*What is expected*: Would you please transcribe the records below exactly, leaving out the pictures?

*Excerpted records*:
------------------------

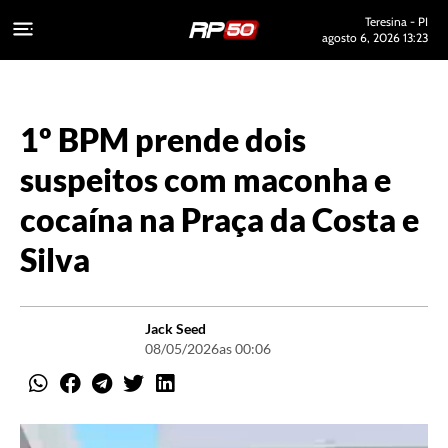
Teresina - PI
agosto 6, 2026 13:23
1º BPM prende dois
suspeitos com maconha e
cocaína na Praça da Costa e
Silva
Jack Seed
08/05/2026
as 00:06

------------------------

*Result*:
Teresina - PI
agosto 6, 2026 13:23
1º BPM prende dois
suspeitos com maconha e
cocaína na Praça da Costa e
Silva
Jack Seed
08/05/2026
as 00:06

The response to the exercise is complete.